The records below are to be copied exactly, with their pictures left out.

_ _ _ _ _

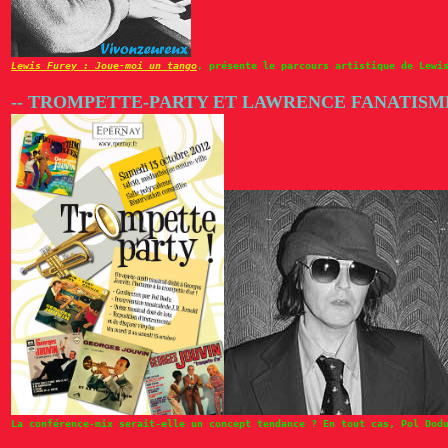
Lewis Furey : Joue-moi un tango
, présente le parcours artistique de Lewi
-- TROMPETTE-PARTY ET LAWRENCE FANATISME
La conférence-mix serait-elle un concept tendance ? En tout cas, Pol Dod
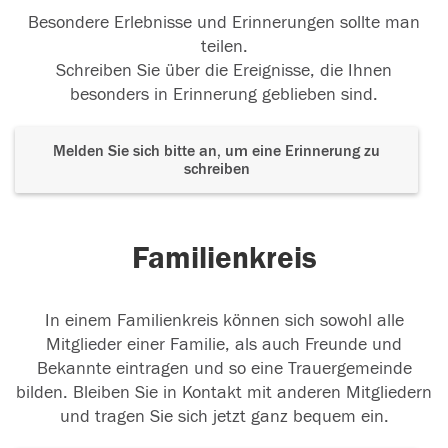
Besondere Erlebnisse und Erinnerungen sollte man
teilen.
Schreiben Sie über die Ereignisse, die Ihnen
besonders in Erinnerung geblieben sind.
Melden Sie sich bitte an, um eine Erinnerung zu
schreiben
Familienkreis
In einem Familienkreis können sich sowohl alle
Mitglieder einer Familie, als auch Freunde und
Bekannte eintragen und so eine Trauergemeinde
bilden. Bleiben Sie in Kontakt mit anderen Mitgliedern
und tragen Sie sich jetzt ganz bequem ein.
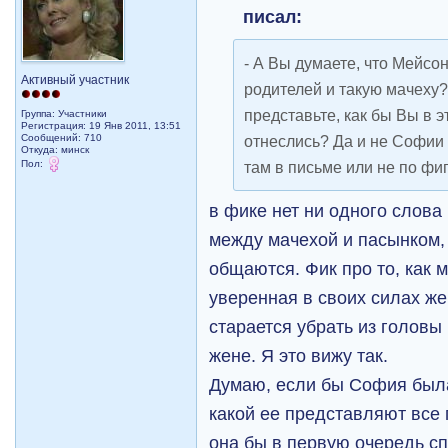
писал:
- А Вы думаете, что Мейсо
Активный участник
родителей и такую мачеху
представьте, как бы Вы в э
Группа: Участники
Регистрация: 19 Янв 2011, 13:51
Сообщений: 710
отнеслись? Да и не Софии 
Откуда: минск
Пол:
там в письме или не по фиг
в фике нет ни одного слова 
между мачехой и пасынком, 
общаются. Фик про то, как 
уверенная в своих силах 
старается убрать из головы
жене. Я это вижу так.
Думаю, если бы София был
какой ее представляют все
она бы в первую очередь с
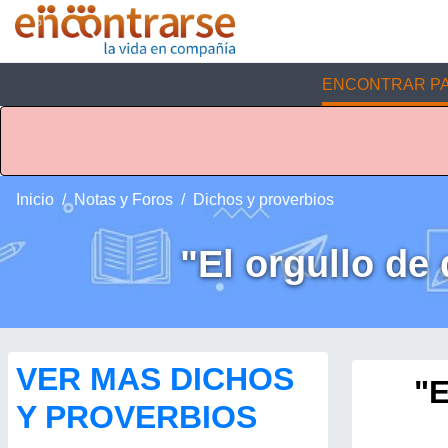
ENCONTRAR PA
Inicio
Notas y Foros
Dichos y proverbios
"El orgullo de
VER MAS DICHOS
"E
Y PROVERBIOS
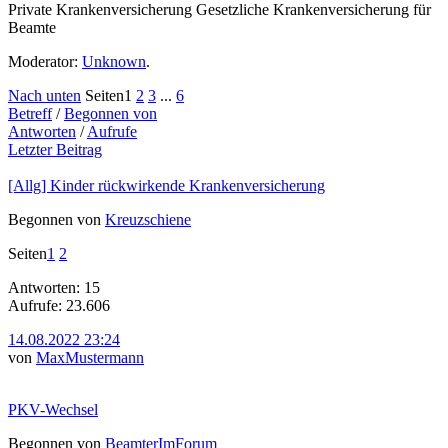
Private Krankenversicherung Gesetzliche Krankenversicherung für
Beamte
Moderator:
Unknown
.
Nach unten
Seiten
1
2
3
...
6
Betreff
/
Begonnen von
Antworten
/
Aufrufe
Letzter Beitrag
[Allg] Kinder rückwirkende Krankenversicherung
Begonnen von
Kreuzschiene
Seiten
1
2
Antworten: 15
Aufrufe: 23.606
14.08.2022 23:24
von
MaxMustermann
PKV-Wechsel
Begonnen von
BeamterImForum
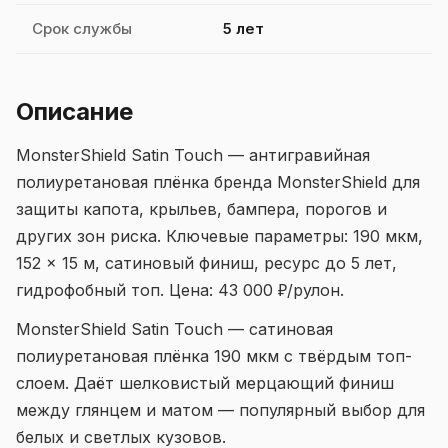
Срок службы
5 лет
Описание
MonsterShield Satin Touch — антигравийная
полиуретановая плёнка бренда MonsterShield для
защиты капота, крыльев, бампера, порогов и
других зон риска. Ключевые параметры: 190 мкм,
152 × 15 м, сатиновый финиш, ресурс до 5 лет,
гидрофобный топ. Цена: 43 000 ₽/рулон.
MonsterShield Satin Touch — сатиновая
полиуретановая плёнка 190 мкм с твёрдым топ-
слоем. Даёт шелковистый мерцающий финиш
между глянцем и матом — популярный выбор для
белых и светлых кузовов.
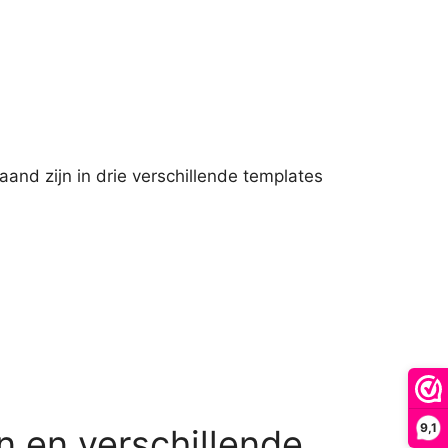
and zijn in drie verschillende templates
9,1
 en verschillende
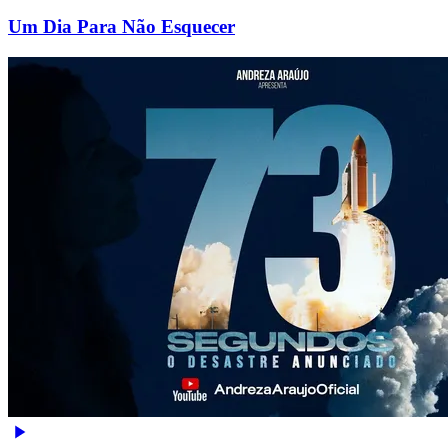
Um Dia Para Não Esquecer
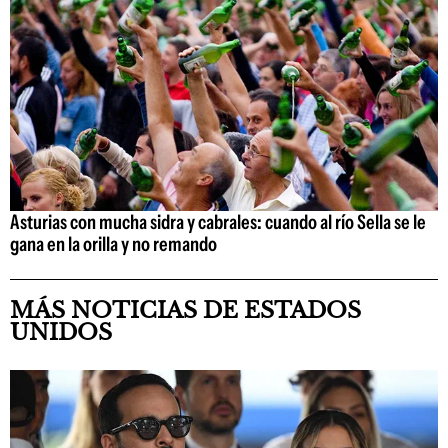
Asturias con mucha sidra y cabrales: cuando al río Sella se le
gana en la orilla y no remando
MÁS NOTICIAS DE ESTADOS
UNIDOS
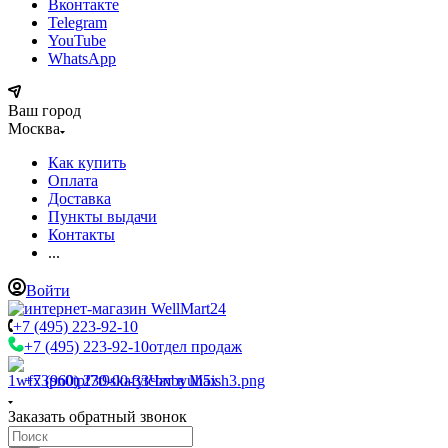
Вконтакте
Telegram
YouTube
WhatsApp
Ваш город
Москва
Как купить
Оплата
Доставка
Пункты выдачи
Контакты
...
Войти
+7 (495) 223-92-10
+7 (495) 223-92-10
отдел продаж
+7 (960) 230-00-33
Чат в Max
Заказать обратный звонок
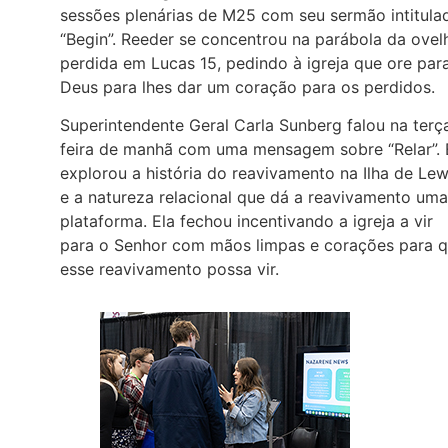
sessões plenárias de M25 com seu sermão intitula
“Begin”. Reeder se concentrou na parábola da ovel
perdida em Lucas 15, pedindo à igreja que ore par
Deus para lhes dar um coração para os perdidos.
Superintendente Geral Carla Sunberg falou na terç
feira de manhã com uma mensagem sobre “Relar”. 
explorou a história do reavivamento na Ilha de Lew
e a natureza relacional que dá a reavivamento uma
plataforma. Ela fechou incentivando a igreja a vir
para o Senhor com mãos limpas e corações para 
esse reavivamento possa vir.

_ _ _ _ _

**SOLUTION FOR THIS PROBLEM**:
Lewis Furey : Joue-moi un tango
, présente le parcours artistique de Lewi
-- TROMPETTE-PARTY ET LAWRENCE FANATISME
La conférence-mix serait-elle un concept tendance ? En tout cas, Pol Dod
Besondere Erlebnisse und Erinnerungen sollte man
teilen.
Schreiben Sie über die Ereignisse, die Ihnen
besonders in Erinnerung geblieben sind.
Melden Sie sich bitte an, um eine Erinnerung zu
schreiben
Familienkreis
In einem Familienkreis können sich sowohl alle
Mitglieder einer Familie, als auch Freunde und
Bekannte eintragen und so eine Trauergemeinde
bilden. Bleiben Sie in Kontakt mit anderen Mitgliedern
und tragen Sie sich jetzt ganz bequem ein.
писал:
- А Вы думаете, что Мейсо
Активный участник
родителей и такую мачеху
представьте, как бы Вы в э
Группа: Участники
Регистрация: 19 Янв 2011, 13:51
Сообщений: 710
отнеслись? Да и не Софии 
Откуда: минск
Пол:
там в письме или не по фиг
в фике нет ни одного слова 
между мачехой и пасынком, 
общаются. Фик про то, как 
уверенная в своих силах 
старается убрать из головы
жене. Я это вижу так.
Думаю, если бы София был
какой ее представляют все
она бы в первую очередь с
ENCONTRAR PA
Inicio
Notas y Foros
Dichos y proverbios
"El orgullo de
VER MAS DICHOS
"E
Y PROVERBIOS
Private Krankenversicherung Gesetzliche Krankenversicherung für
Beamte
Moderator:
Unknown
.
Nach unten
Seiten
1
2
3
...
6
Betreff
/
Begonnen von
Antworten
/
Aufrufe
Letzter Beitrag
[Allg] Kinder rückwirkende Krankenversicherung
Begonnen von
Kreuzschiene
Seiten
1
2
Antworten: 15
Aufrufe: 23.606
14.08.2022 23:24
von
MaxMustermann
PKV-Wechsel
Begonnen von
BeamterImForum
Срок службы
5 лет
Описание
MonsterShield Satin Touch — антигравийная
полиуретановая плёнка бренда MonsterShield для
защиты капота, крыльев, бампера, порогов и
других зон риска. Ключевые параметры: 190 мкм,
152 × 15 м, сатиновый финиш, ресурс до 5 лет,
гидрофобный топ. Цена: 43 000 ₽/рулон.
MonsterShield Satin Touch — сатиновая
полиуретановая плёнка 190 мкм с твёрдым топ-
слоем. Даёт шелковистый мерцающий финиш
между глянцем и матом — популярный выбор для
белых и светлых кузовов.
and zijn in drie verschillende templates
9,1
 en verschillende
Um Dia Para Não Esquecer
Asturias con mucha sidra y cabrales: cuando al río Sella se le
gana en la orilla y no remando
MÁS NOTICIAS DE ESTADOS
UNIDOS
Вконтакте
Telegram
YouTube
WhatsApp
Ваш город
Москва
Как купить
Оплата
Доставка
Пункты выдачи
Контакты
...
Войти
+7 (495) 223-92-10
+7 (495) 223-92-10
отдел продаж
+7 (960) 230-00-33
Чат в Max
Заказать обратный звонок
sessões plenárias de M25 com seu sermão intitula
“Begin”. Reeder se concentrou na parábola da ovel
perdida em Lucas 15, pedindo à igreja que ore par
Deus para lhes dar um coração para os perdidos.
Superintendente Geral Carla Sunberg falou na terç
feira de manhã com uma mensagem sobre “Relar”. 
explorou a história do reavivamento na Ilha de Lew
e a natureza relacional que dá a reavivamento uma
plataforma. Ela fechou incentivando a igreja a vir
para o Senhor com mãos limpas e corações para 
esse reavivamento possa vir.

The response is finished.